Going Dutch: Creating SimpleNLG-NL
Ruud de Jong and Mariët Theune
We present SimpleNLG-NL, an adaptation of the surface realiser SimpleNLG, that can be used to generate Dutch text. Surface realisation is the last step of Natural Language Generation after determining the content of the text and planning the sentence. The system was developed using a novel approach that used target sentences from a treebank. Using the bilingual SimpleNLG-EnFr as a basis, an iterative generate-evaluate-revise cycle was used to determine the subset of Dutch grammar to be implemented. For every target sentence, the SimpleNLG-NL input code was written and the resulting output was analysed. Differences between the target sentence and the result were addressed by implementing the relevant Dutch grammar rules. After two rounds of this cycle with treebank sentences and two sets of unit tests, 74 out of 86 sentences (86.0%) were successfully generated.
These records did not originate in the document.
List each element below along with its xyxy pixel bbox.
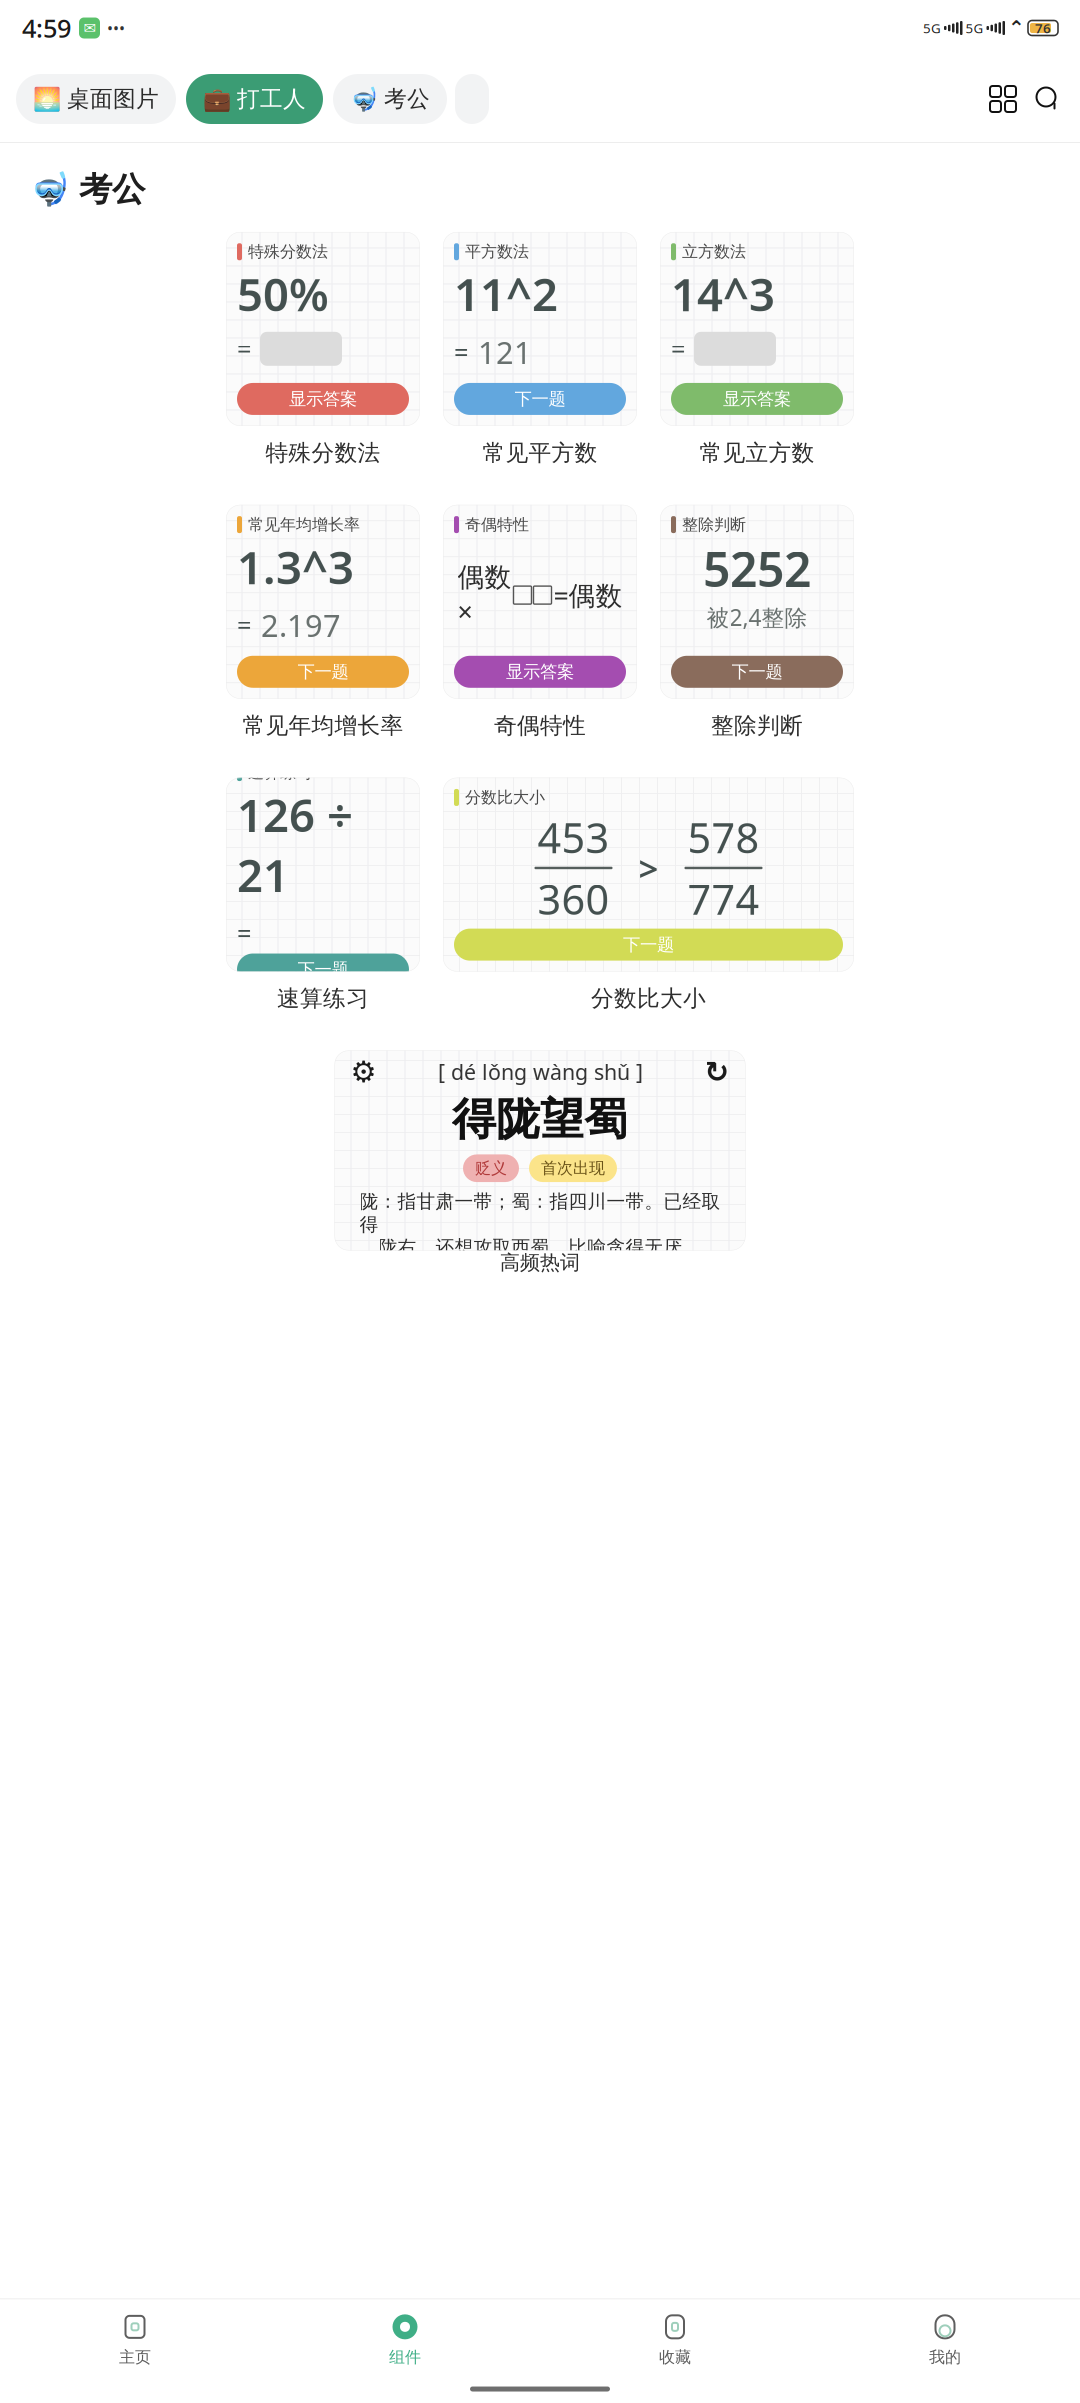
staticText: 🤿	[30, 171, 70, 208]
button[interactable]: 组件	[270, 2305, 540, 2375]
button[interactable]: 我的	[810, 2305, 1080, 2375]
button[interactable]: Settings	[350, 1055, 376, 1088]
staticText: 考公	[79, 169, 145, 210]
staticText: 陇右，还想攻取西蜀。比喻贪得无厌。	[378, 1236, 702, 1259]
button[interactable]: 显示答案	[671, 383, 843, 415]
staticText: 主页	[119, 2347, 151, 2367]
staticText: 首次出现	[541, 1158, 605, 1178]
staticText: =	[237, 332, 251, 366]
staticText: 速算练习	[277, 985, 369, 1012]
staticText: 考公	[384, 85, 430, 113]
staticText: ✉	[84, 20, 96, 36]
staticText: ⚙	[350, 1055, 376, 1088]
staticText: 578	[688, 810, 760, 865]
staticText: 453	[538, 810, 610, 865]
staticText: 整除判断	[682, 515, 746, 534]
staticText: 特殊分数法	[266, 439, 380, 467]
staticText: 我的	[929, 2347, 961, 2367]
staticText: ⌃	[1008, 17, 1025, 39]
staticText: 组件	[389, 2347, 421, 2367]
button[interactable]: 显示答案	[237, 383, 409, 415]
button[interactable]: 🎵	[455, 74, 489, 124]
staticText: 14^3	[671, 264, 775, 324]
staticText: 收藏	[659, 2347, 691, 2367]
button[interactable]: 主页	[0, 2305, 270, 2375]
staticText: 11^2	[454, 264, 558, 324]
staticText: 126 ÷ 21	[237, 784, 353, 905]
staticText: [ dé lǒng wàng shǔ ]	[438, 1058, 643, 1086]
button[interactable]: 下一题	[237, 954, 409, 986]
staticText: 奇偶特性	[465, 515, 529, 534]
staticText: 121	[478, 332, 532, 372]
staticText: 76	[1035, 19, 1051, 37]
button[interactable]: 🤿	[333, 74, 447, 124]
staticText: 🤿	[350, 86, 378, 112]
button[interactable]: 🌅	[16, 74, 176, 124]
staticText: 速算练习	[248, 763, 312, 782]
staticText: 下一题	[298, 959, 348, 980]
staticText: 被2,4整除	[706, 602, 808, 632]
staticText: 5G	[966, 19, 984, 37]
staticText: 2.197	[261, 605, 341, 645]
staticText: 5252	[703, 536, 811, 600]
button[interactable]: 显示答案	[454, 656, 626, 688]
staticText: 特殊分数法	[248, 242, 328, 262]
staticText: 贬义	[475, 1158, 507, 1178]
staticText: 显示答案	[723, 388, 791, 410]
staticText: =偶数	[554, 577, 622, 613]
button[interactable]: 下一题	[454, 383, 626, 415]
staticText: 常见立方数	[700, 439, 814, 467]
staticText: >	[638, 845, 658, 891]
staticText: 打工人	[237, 85, 306, 113]
staticText: =	[671, 332, 685, 366]
staticText: 立方数法	[682, 242, 746, 262]
button[interactable]: Search	[1026, 77, 1070, 121]
staticText: =	[237, 916, 251, 950]
button[interactable]: 收藏	[540, 2305, 810, 2375]
staticText: 奇偶特性	[494, 712, 586, 740]
staticText: =	[454, 335, 468, 369]
staticText: 💼	[203, 86, 231, 112]
staticText: =	[237, 608, 251, 642]
staticText: 下一题	[298, 661, 348, 682]
staticText: •••	[107, 17, 125, 39]
button[interactable]: 💼	[186, 74, 323, 124]
button[interactable]: Refresh	[704, 1055, 730, 1088]
staticText: 常见年均增长率	[248, 515, 360, 534]
button[interactable]: 下一题	[454, 929, 843, 961]
staticText: 774	[688, 871, 760, 926]
button[interactable]: All categories	[980, 76, 1026, 122]
staticText: 下一题	[732, 661, 782, 682]
staticText: 50%	[237, 264, 329, 324]
staticText: 5G	[923, 19, 941, 37]
staticText: 偶数×	[458, 561, 512, 629]
staticText: 高频热词	[500, 1250, 580, 1275]
staticText: 显示答案	[289, 388, 357, 410]
staticText: 分数比大小	[465, 788, 545, 807]
staticText: 下一题	[514, 388, 566, 410]
staticText: 分数比大小	[591, 985, 706, 1012]
staticText: 陇：指甘肃一带；蜀：指四川一带。已经取得	[360, 1190, 720, 1236]
button[interactable]: 下一题	[671, 656, 843, 688]
staticText: 1.3^3	[237, 536, 354, 597]
staticText: 下一题	[623, 934, 674, 955]
staticText: 4:59	[22, 11, 71, 45]
staticText: 得陇望蜀	[452, 1092, 628, 1146]
staticText: 桌面图片	[67, 85, 159, 113]
staticText: 显示答案	[506, 661, 574, 682]
button[interactable]: 下一题	[237, 656, 409, 688]
staticText: 常见平方数	[482, 439, 598, 467]
staticText: 🌅	[33, 86, 61, 112]
staticText: 整除判断	[711, 712, 803, 740]
staticText: 平方数法	[465, 242, 529, 262]
staticText: 360	[538, 871, 610, 926]
staticText: 常见年均增长率	[242, 712, 404, 740]
staticText: ↻	[704, 1055, 730, 1088]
One example of a Dutch grammar feature that was implemented concerns Separable Complex Verbs, which consist of a verb prefixed by another word and require special syntactic and morphological handling (e.g. the past tense of toekennen ‘assign’ is kende toe, the participle is toegekend). We believe that the grammatical coverage of SimpleNLG-NL is large enough to be able to generate simple sentences. The system will be used in the POSTHCARD project, which uses a simulation of Alzheimer’s patients to train caregivers.
SimpleNLG-NL is released under the MPL1.1 license and is available on Github.